My Right Word
20 February '11
I had a hand in arranging this tour for Jennifer Rubin and here are portions of her Part I post about her trip to the Binyamin region last week:
Traveling in the West Bank (Part 1)
By Jennifer Rubin
...As readers of Right Turn know, I was recently in Israel. I spent a day in the West Bank. What I saw surprised me...when one leaves Jerusalem, crosses the Green Line -- a cement wall and a checkpoint (not unlike the set-up for an agent at a U.S. border) -- and travels up and down the highways of Samaria (the portion of the West Bank extending north), you realize how little non-Israelis know about the Jews who live in territory that is the focal point of so much international attention.
...On a Wednesday afternoon Naftali Bennett met me in Jerusalem. He drove up in an unassuming, white compact car. He was dressed in jeans and a plaid shirt and wore a small knitted kippah not unlike conservative and modern Orthodox Jews in the United States. His parents made aliyah from the U.S., so his English is impeccable...

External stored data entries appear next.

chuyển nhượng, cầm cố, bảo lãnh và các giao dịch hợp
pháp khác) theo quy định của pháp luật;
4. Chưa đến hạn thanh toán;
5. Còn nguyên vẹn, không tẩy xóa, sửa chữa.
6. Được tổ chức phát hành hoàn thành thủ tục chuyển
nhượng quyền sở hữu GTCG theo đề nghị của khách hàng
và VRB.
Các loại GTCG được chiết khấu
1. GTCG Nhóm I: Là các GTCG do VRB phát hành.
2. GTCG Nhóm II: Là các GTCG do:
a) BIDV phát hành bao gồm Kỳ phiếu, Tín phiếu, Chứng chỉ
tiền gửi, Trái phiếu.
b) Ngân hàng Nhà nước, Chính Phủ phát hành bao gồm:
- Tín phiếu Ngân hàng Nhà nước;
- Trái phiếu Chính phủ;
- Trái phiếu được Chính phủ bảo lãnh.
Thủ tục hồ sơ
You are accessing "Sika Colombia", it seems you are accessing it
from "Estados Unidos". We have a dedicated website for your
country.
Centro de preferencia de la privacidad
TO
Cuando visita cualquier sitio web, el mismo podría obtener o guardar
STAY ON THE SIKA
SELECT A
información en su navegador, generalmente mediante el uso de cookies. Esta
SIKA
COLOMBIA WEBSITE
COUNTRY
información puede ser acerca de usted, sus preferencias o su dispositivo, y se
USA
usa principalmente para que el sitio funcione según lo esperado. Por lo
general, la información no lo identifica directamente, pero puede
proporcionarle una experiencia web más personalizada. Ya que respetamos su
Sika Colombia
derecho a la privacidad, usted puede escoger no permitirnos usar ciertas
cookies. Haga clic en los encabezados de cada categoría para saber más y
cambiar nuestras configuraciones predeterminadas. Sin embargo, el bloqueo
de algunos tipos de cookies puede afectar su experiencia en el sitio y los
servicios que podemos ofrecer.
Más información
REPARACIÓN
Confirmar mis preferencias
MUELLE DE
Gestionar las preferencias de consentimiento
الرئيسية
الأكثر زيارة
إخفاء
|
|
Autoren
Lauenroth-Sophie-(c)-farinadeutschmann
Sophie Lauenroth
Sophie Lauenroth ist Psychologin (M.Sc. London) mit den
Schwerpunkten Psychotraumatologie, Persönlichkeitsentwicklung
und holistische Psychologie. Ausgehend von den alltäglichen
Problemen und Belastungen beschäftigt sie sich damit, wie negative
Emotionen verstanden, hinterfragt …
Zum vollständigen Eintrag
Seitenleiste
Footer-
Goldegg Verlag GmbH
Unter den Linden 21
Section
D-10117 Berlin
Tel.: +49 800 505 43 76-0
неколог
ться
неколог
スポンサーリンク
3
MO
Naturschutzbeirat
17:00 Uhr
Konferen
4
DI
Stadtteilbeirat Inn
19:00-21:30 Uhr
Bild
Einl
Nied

...The West Bank is a mountain range. On one side is the Jordan Valley, and on the other the heart of modern Israel. (Ben Gurion Airport is a few miles from the foot of the hills of the West Bank.) What strikes you are the vast open spaces -- hill after hill of barren land. There is no shortage of living space...The region of Binyamin, named for one of the 12 tribes of Israel, includes Shiloh, the city Joshua conquered immediately after Jericho. Excavations are underway, and already a massive amount of broken pottery, the leftovers from the ritual meals after animal sacrifice and the bones of animals (kosher only) have been found. In the modern era, Binyamin was deserted until the mid-19th century when early Zionists repopulated the area. Bennett explained that this is why settlers and many other Jews and Christians (in Israel and elsewhere) think of this area as "the heart of Israel."

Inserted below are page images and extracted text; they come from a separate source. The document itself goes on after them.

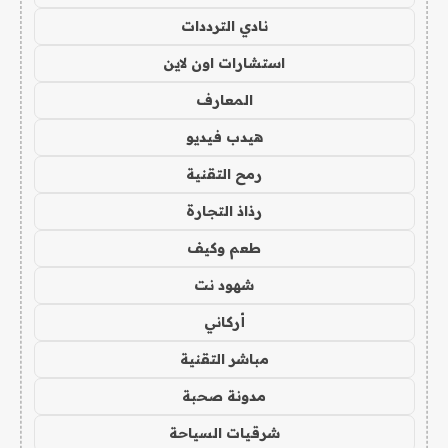
نادي الترددات
استشارات اون لاين
المعارف
هيدب فيديو
رمح التقنية
رذاذ التجارة
طعم وكيف
شهود نت
أركاني
مباشر التقنية
مدونة صحبة
شرقيات السياحة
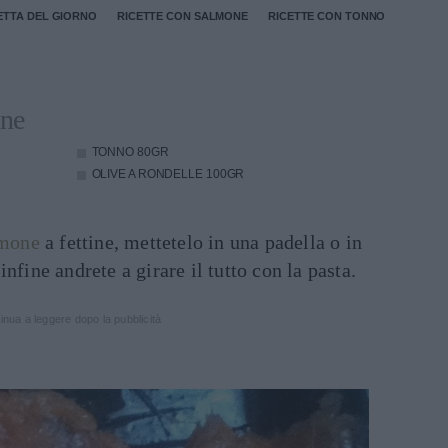
ETTA DEL GIORNO
RICETTE CON SALMONE
RICETTE CON TONNO
one
TONNO
80GR
OLIVE A RONDELLE
100GR
lmone
a fettine, mettetelo in una padella o in
nfine andrete a girare il tutto con la pasta.
inua a leggere dopo la pubblicità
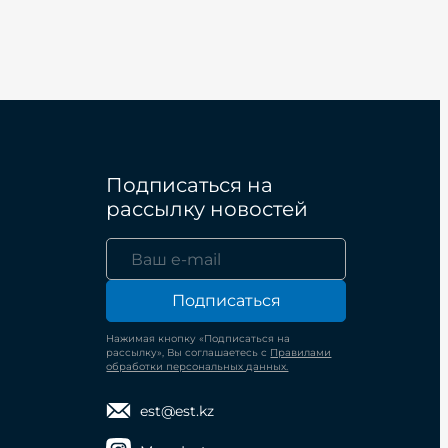
Подписаться на
рассылку новостей
Подписаться
Нажимая кнопку «Подписаться на
рассылку», Вы соглашаетесь с
Правилами
обработки персональных данных.
est@est.kz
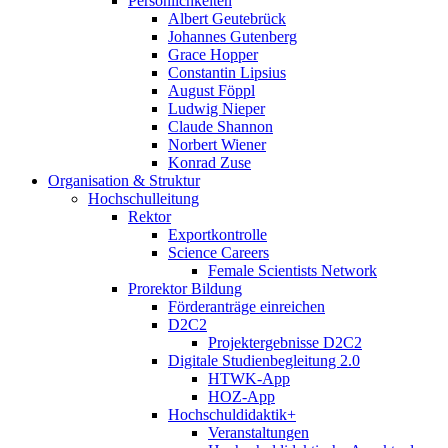
Persönlichkeiten
Albert Geutebrück
Johannes Gutenberg
Grace Hopper
Constantin Lipsius
August Föppl
Ludwig Nieper
Claude Shannon
Norbert Wiener
Konrad Zuse
Organisation & Struktur
Hochschulleitung
Rektor
Exportkontrolle
Science Careers
Female Scientists Network
Prorektor Bildung
Förderanträge einreichen
D2C2
Projektergebnisse D2C2
Digitale Studienbegleitung 2.0
HTWK-App
HOZ-App
Hochschuldidaktik+
Veranstaltungen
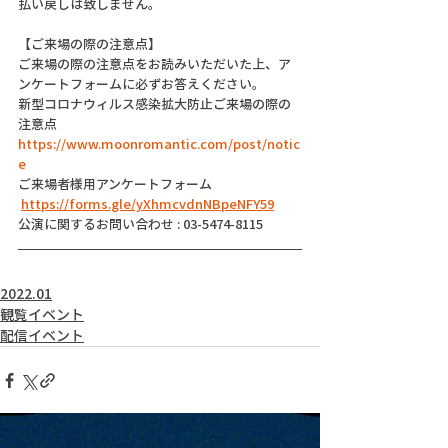
払い戻しは致しません。
【ご来場の際の注意点】
ご来場の際の注意点をお読みいただいた上、ア
ンケートフォームに必ずお答えください。
新型コロナウィルス感染拡大防止ご来場の際の
注意点
https://www.moonromantic.com/post/notic
e
ご来場者様用アンケートフォーム
https://forms.gle/yXhmcvdnNBpeNFY59
公演に関するお問い合わせ : 03-5474-8115
2022.01
観覧イベント
配信イベント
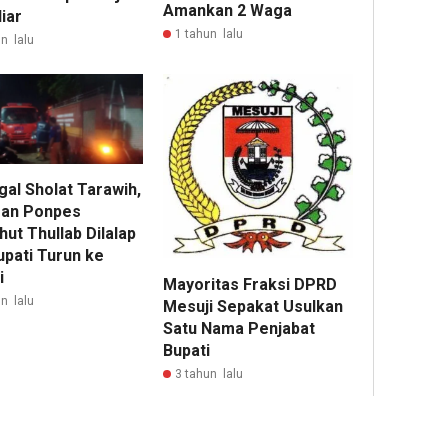
Amankan 2 Waga
liar
1 tahun lalu
n lalu
gal Sholat Tarawih,
an Ponpes
ut Thullab Dilalap
upati Turun ke
i
Mayoritas Fraksi DPRD
n lalu
Mesuji Sepakat Usulkan
Satu Nama Penjabat
Bupati
3 tahun lalu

...Five or ten minutes after we crossed the Green Line we stopped at a new, very large grocery store, a place where Jews and Palestinians shop together [my wife now works at the clothing shop next-door]. Palestinians are under an edict by the PA to boycott Israel goods, but the PA cannot enforce the boycott at the consumer level. Jews and Palestinians buy everything from fruit to Cocoa Puffs. What is most striking is how utterly ordinary is this place, in the middle of territory about which the entire world argues. A Palestinian father pushed two small children in a shopping cart; men with kippot filled the shelves.
We continued to the Psagot winery (about twenty minutes from Jerusalem), a stylish facility that could be in the Sonoma or Napa Valley in the U.S. There is a visitor center with a film explaining the history of the region. Its viewpoint is entirely absent from international media coverage. Only about 15 people operate the winery that produces 10,000 cases a year, some for export and some for Israeli consumers. A state of the art bottling line washes, fills, corks and labels the bottles. Each year volunteers from the states come for five weeks at a time to help out, living in a garage-like annex.

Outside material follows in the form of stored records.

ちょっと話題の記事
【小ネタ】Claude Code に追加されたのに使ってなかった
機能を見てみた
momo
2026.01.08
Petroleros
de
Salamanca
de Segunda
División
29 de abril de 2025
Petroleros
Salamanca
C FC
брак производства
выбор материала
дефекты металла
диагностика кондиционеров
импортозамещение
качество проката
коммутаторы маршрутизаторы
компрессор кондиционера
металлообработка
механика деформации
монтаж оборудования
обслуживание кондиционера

...We drove a short distance up the hill to Yuri's home. It is beautifully furnished but not lavish. We passed through the annex that looks like a camp dorm and climbed up a small hill. In a small cave we saw the remains of a wine operation 2500 years old, from the time of the Second Temple. In another cave are the remains of an ancient olive press. It was another reminder that while a modern country, Israel is also a giant archaeological site. Yuri, in a real sense, is one link in the Jewish historical narrative; his forefathers were cast around the world by Herod in 70 CE and now he has returned to pick up the same profession, in the same spot as those ancient Jews. During the Second Intifada Yuri's commanded three tanks a few hundred yards below the caves. We stood outside his home, a few miles from Jerusalem. As with so much else in Israel, security, religion and history are intertwined.